Um médico do Serviço de Atendimento Móvel de Urgência (Samu) de Porto Alegre está sendo investigado pela Polícia Civil por suspeita de omissão de socorro a uma paciente de 73 anos. Em novembro de 2023, Edith Carvalho da Silva passou mal, e os filhos tiveram que ligar para o telefone 192.
Uma gravação obtida com exclusividade pelo Grupo de Investigação da RBS (GDI) mostra que o médico teria desligado a chamada intencionalmente enquanto conversava com a filha da idosa, que precisava de atendimento de emergência. Cardíaca e diabética, a mulher morreu certa de três horas depois, segundo a família.

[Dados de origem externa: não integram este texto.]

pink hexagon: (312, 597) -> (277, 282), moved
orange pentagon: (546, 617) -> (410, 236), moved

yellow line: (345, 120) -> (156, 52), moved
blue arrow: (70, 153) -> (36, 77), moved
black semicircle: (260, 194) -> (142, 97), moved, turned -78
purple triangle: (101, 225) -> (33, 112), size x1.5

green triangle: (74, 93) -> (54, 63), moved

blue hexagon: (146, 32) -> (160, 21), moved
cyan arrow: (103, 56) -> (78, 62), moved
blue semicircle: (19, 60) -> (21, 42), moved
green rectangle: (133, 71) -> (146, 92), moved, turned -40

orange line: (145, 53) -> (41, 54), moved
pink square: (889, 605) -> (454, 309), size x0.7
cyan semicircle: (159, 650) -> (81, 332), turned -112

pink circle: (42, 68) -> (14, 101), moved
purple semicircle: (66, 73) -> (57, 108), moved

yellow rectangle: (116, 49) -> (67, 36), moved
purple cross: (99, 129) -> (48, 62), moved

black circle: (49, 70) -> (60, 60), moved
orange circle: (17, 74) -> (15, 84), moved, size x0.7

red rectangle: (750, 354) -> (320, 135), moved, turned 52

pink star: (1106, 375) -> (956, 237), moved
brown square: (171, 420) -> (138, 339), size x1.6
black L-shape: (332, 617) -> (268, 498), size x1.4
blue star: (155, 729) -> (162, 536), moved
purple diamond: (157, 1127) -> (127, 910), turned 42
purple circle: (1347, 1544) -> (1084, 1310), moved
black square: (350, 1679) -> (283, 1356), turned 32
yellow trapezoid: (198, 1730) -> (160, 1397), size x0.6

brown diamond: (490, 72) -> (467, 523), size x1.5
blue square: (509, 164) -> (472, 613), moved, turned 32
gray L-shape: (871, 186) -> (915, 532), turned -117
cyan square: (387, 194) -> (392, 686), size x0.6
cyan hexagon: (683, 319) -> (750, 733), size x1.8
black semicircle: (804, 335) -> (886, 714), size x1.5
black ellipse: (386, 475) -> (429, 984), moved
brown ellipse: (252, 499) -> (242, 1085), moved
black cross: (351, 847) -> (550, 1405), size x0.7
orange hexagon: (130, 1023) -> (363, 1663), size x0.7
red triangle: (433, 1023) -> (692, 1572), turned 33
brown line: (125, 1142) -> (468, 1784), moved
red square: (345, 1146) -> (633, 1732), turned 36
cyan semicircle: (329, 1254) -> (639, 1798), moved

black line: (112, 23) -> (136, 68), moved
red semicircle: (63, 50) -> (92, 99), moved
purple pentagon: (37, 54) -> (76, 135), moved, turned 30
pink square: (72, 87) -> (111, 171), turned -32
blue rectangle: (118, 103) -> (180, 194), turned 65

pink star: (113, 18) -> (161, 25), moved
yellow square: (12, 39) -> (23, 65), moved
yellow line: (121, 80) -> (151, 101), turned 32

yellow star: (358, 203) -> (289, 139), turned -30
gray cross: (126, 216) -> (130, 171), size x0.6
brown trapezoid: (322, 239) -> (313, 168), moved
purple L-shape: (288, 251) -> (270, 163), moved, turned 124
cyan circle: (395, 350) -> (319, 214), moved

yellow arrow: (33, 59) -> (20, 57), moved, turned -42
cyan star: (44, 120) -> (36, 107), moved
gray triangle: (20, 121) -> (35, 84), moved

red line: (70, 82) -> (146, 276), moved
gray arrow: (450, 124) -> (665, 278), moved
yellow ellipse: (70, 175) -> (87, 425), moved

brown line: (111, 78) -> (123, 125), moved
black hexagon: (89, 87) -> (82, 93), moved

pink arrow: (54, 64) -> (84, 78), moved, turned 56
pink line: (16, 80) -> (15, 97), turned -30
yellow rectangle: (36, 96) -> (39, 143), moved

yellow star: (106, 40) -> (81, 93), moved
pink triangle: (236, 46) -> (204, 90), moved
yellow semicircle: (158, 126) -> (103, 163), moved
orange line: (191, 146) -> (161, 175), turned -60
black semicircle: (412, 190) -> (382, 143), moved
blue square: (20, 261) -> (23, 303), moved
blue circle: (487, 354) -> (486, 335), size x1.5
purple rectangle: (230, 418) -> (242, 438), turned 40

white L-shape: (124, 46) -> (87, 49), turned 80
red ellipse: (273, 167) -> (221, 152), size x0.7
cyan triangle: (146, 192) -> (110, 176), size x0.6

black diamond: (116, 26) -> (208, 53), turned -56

Com três fontes diferentes, o GDI conseguiu identificar a voz que aparece na gravação como sendo do médico César Volésio Ribeiro Carvalho. Na segunda-feira (17), mais de seis meses após o ocorrido, a Secretaria Municipal da Saúde confirmou, em resposta aos ofícios da polícia, a identificação de César.
A reportagem tentou contato com o profissional, mas, segundo a Secretaria Municipal da Saúde, em decisão conjunta, foi decidido apenas divulgar uma nota oficial. A pasta anunciou abertura de sindicância e afirmou que “colabora com toda e qualquer investigação”. (Leia a manifestação na íntegra abaixo)
O caso
Durante o atendimento, o médico regulador insistiu para conversar com a paciente. Os filhos alegavam que a mulher não conseguia falar.
“Ela passou mal. O meu irmão me chamou pra ajudar ele a fazer o procedimento. Ligamos para a Samu. O médico queria falar com a paciente. Ela não podia mais falar por causa do estado grave que estava. E ele insistiu”, conta a enfermeira Jaqueline Carvalho da Silva, filha de Edith.
A gravação confirma a insistência do médico em conversar com a idosa. Um dos filhos chegou a aproximar o celular dela.
“Tá falando. Então deixa eu tentar falar com ela aí, vamos ver”, diz o profissional da saúde.
O que a idosa diz na sequência é incompreensível. Jaqueline, então, pega o telefone, irritada e com a voz alterada.
“A paciente não consegue falar. Ela não tomou a medicação, ela está com a glicose baixa. O senhor quer que eu resuma mais pro senhor? Que ela está entrando em óbito?”, questiona Jaqueline.
O plantonista reage dizendo que vai interromper a ligação. “Tu para de gritar”, adverte o homem.
Ela responde e, em seguida, a chamada é encerrada.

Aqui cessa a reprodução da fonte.